Subject to the rights of holders of preferred stock issued by the Registrant, if
any, the holders of common stock are entitled to receive ratably dividends when,
as and if declared by the Registrant's Board of Directors out of funds legally
available therefore.  In the event of the Registrant's liquidation, dissolution
or winding up, the holders of common stock are entitled, subject to the rights
of holders of preferred stock issued by the Registrant, if any, to share ratably
in all assets remaining available for distribution to them after payment of
liabilities and after provision is made for each class of stock, if any, having
preference over the common stock.

     The holders of common stock have no preemptive or conversion rights and
they are not subject to further calls or assessments by the Registrant.  There
are no redemption or sinking fund provisions applicable to the common stock. The
outstanding shares of common stock are fully paid and nonassessable.

PREFERRED STOCK

     The Registrant's Board of Directors has the authority to issue the
authorized and unissued preferred stock in one or more series with such
designations, rights and preferences as it may determine from time to time.
Accordingly, the Board of Directors is empowered, without stockholder approval,
to issue preferred stock with dividend, liquidation, conversion, voting or other
rights superior to, or which otherwise adversely affect, the voting power or
other rights of the holders of the common stock.  In the event of issuance, the
Registrant's preferred stock could be utilized, under certain circumstances, as
a way of discouraging, delaying or preventing an acquisition or change in
control of the Registrant.

CERTAIN ANTI-TAKEOVER EFFECTS

     Certain provisions of Delaware law and the Registrant's Certificate of
Incorporation and Bylaws could make the acquisition of the Registrant and the
removal of the Registrant's incumbent officers and directors by means of a
tender offer, a proxy contest or otherwise more difficult.  These provisions,
summarized below, are expected to discourage certain types of coercive takeover
practices and inadequate takeover bids and to encourage persons seeking to
acquire control of the Registrant to negotiate first with management.  The
Registrant believes that the benefits of increased protection of its potential
ability to negotiate with the proponent of an unfriendly or unsolicited proposal
to acquire or restructure the Registrant outweigh the disadvantages of
discouraging such proposals because, among other things, negotiation of such
proposals could result in an improvement of their terms.
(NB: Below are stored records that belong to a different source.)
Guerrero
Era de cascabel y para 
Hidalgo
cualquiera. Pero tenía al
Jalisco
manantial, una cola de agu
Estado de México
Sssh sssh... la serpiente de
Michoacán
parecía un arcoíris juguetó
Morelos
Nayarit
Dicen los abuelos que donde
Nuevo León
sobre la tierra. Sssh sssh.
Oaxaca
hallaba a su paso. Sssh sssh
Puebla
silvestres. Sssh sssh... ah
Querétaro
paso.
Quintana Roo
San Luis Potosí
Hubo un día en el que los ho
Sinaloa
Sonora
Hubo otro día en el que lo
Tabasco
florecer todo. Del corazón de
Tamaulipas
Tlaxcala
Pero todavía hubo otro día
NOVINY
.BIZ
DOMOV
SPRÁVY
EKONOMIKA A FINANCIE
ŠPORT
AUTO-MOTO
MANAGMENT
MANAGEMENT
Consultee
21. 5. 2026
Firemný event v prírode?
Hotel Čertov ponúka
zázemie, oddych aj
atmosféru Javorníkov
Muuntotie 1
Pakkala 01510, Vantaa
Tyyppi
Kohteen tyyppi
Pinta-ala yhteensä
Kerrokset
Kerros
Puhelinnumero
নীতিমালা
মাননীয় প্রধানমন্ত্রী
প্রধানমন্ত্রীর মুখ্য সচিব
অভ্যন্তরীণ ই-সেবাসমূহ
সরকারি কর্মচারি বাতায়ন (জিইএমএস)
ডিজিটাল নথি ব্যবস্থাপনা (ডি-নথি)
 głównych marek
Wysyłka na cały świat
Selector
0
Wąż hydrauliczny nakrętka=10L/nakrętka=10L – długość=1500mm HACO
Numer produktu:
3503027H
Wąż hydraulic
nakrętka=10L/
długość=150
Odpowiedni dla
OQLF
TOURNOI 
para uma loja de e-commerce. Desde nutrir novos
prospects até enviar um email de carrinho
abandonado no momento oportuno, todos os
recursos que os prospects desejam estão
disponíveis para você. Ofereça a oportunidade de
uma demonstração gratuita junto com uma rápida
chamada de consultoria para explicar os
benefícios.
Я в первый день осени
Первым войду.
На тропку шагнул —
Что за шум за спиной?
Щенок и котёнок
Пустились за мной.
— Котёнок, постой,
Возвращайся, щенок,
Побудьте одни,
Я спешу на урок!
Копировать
     The Registrant is subject to Section 203 of the Delaware General
Corporation Law, an anti-takeover law.  In general, Section 203 prohibits a
publicly held Delaware corporation from engaging in an "business combination"
with an "interested stockholder" for a period of three years following the date
the person became an interested stockholder, unless (with certain exceptions)
the "business combination" or the transaction in which the person became an
interested stockholder is approved in a prescribed manner.  Generally, a
"business combination" includes a merger, asset or stock sale, or other
transaction resulting in a financial benefit to the interested stockholder.
Generally, an "interested stockholder" is a person who, together with affiliates
and associates, owns (or within three years prior to the determination of
interested stockholder status, did own) 15% or more of a corporation's voting
stock.  The existence of this provision would be expected to have an anti-
takeover effect with respect to transactions not approved in advance by the
Registrant's Board of Directors, including discouraging attempts that might
result in a premium over the market price for the shares of common stock held by
stockholders.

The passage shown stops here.